:: Recorded information ::

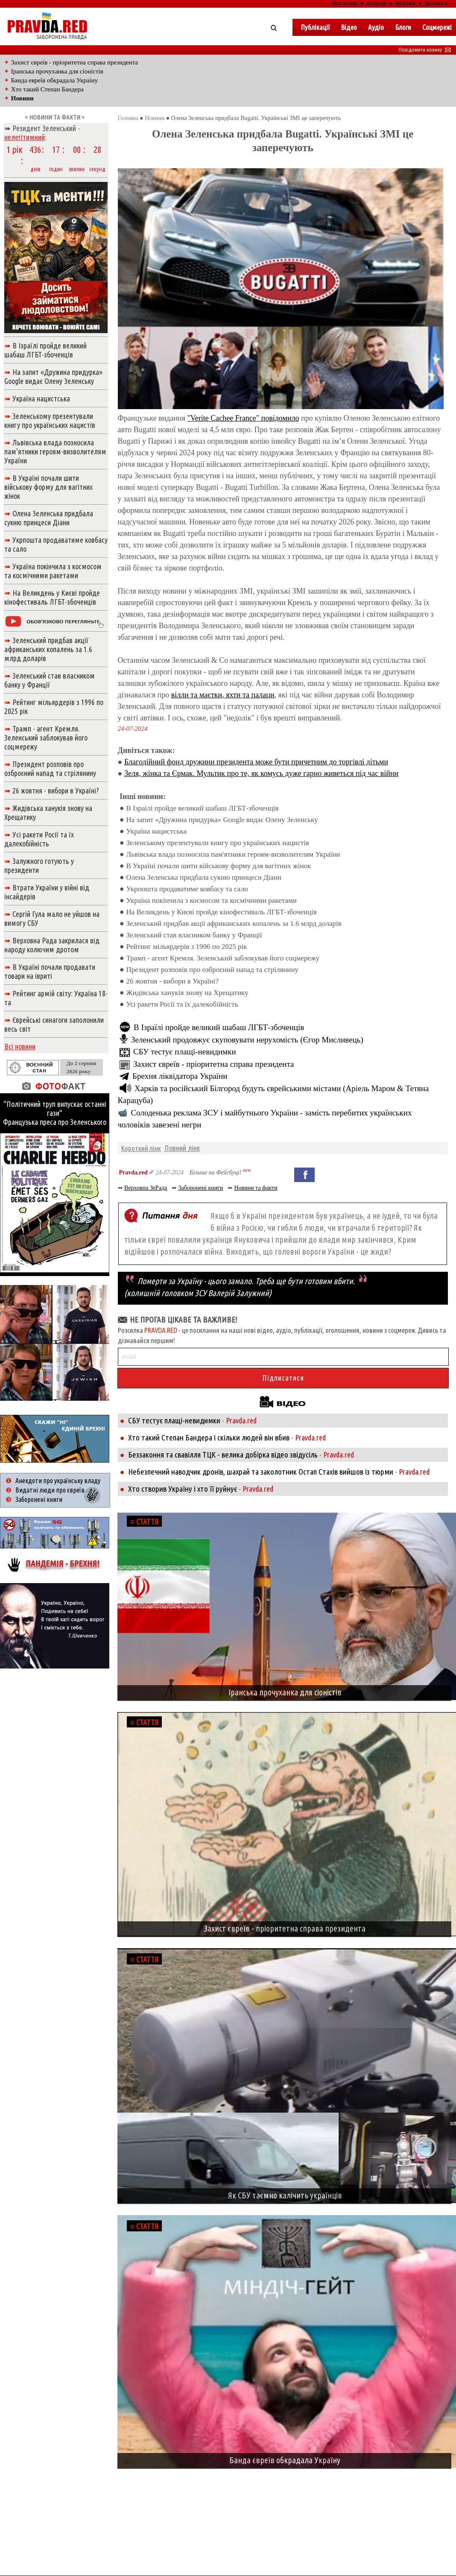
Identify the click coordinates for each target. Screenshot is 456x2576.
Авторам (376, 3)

:::
:: Recorded information ::

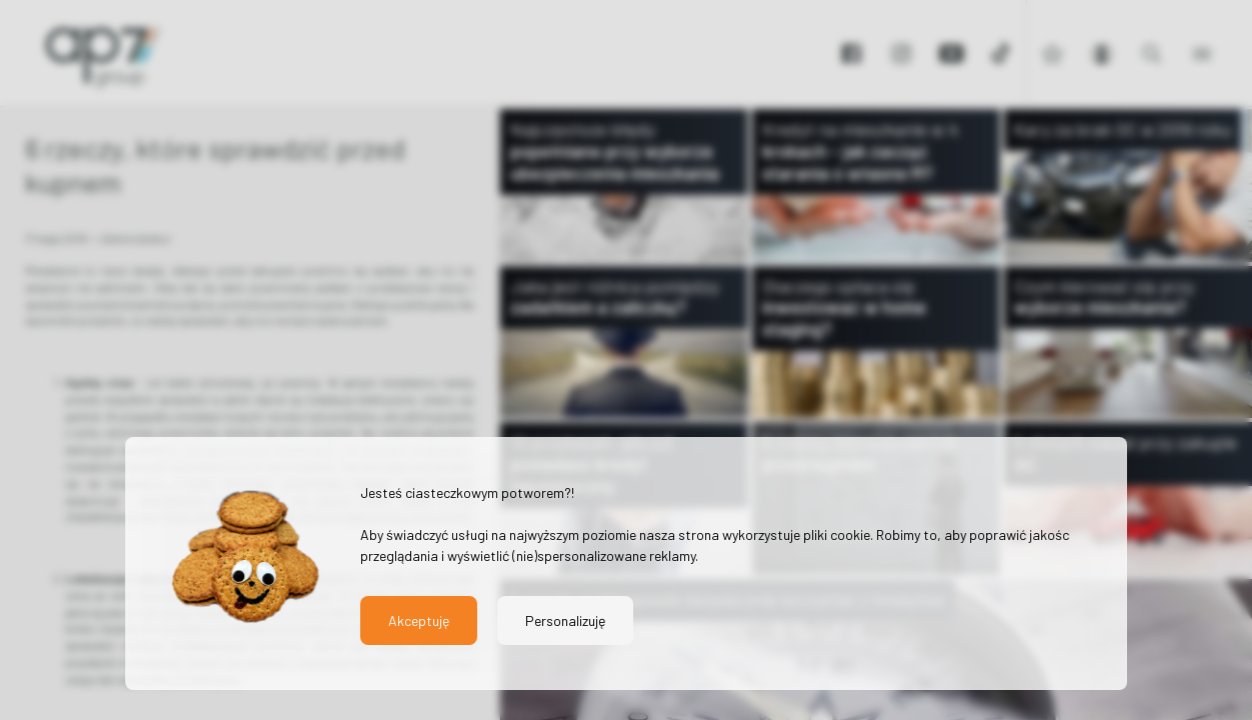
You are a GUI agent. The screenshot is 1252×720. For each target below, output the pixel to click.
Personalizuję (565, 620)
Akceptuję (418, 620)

:::
:: Recorded information ::

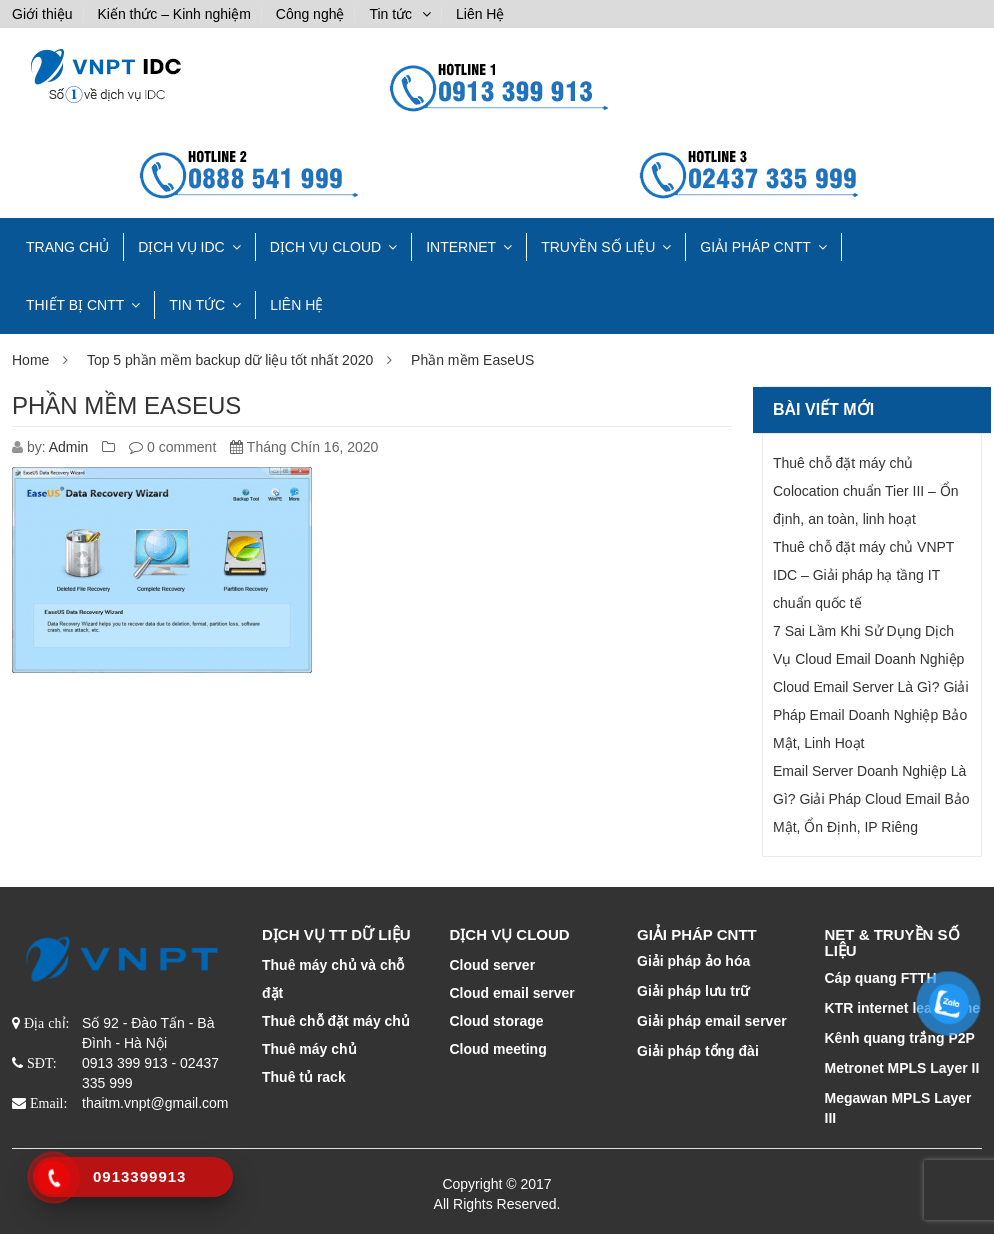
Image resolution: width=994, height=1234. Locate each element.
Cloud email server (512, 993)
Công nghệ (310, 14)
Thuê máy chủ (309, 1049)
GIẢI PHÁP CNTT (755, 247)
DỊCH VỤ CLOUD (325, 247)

:::

## Your instructions
Within the entries above, report how many lines contain the word "each"; the figure is all that is wanted.

## Your response
3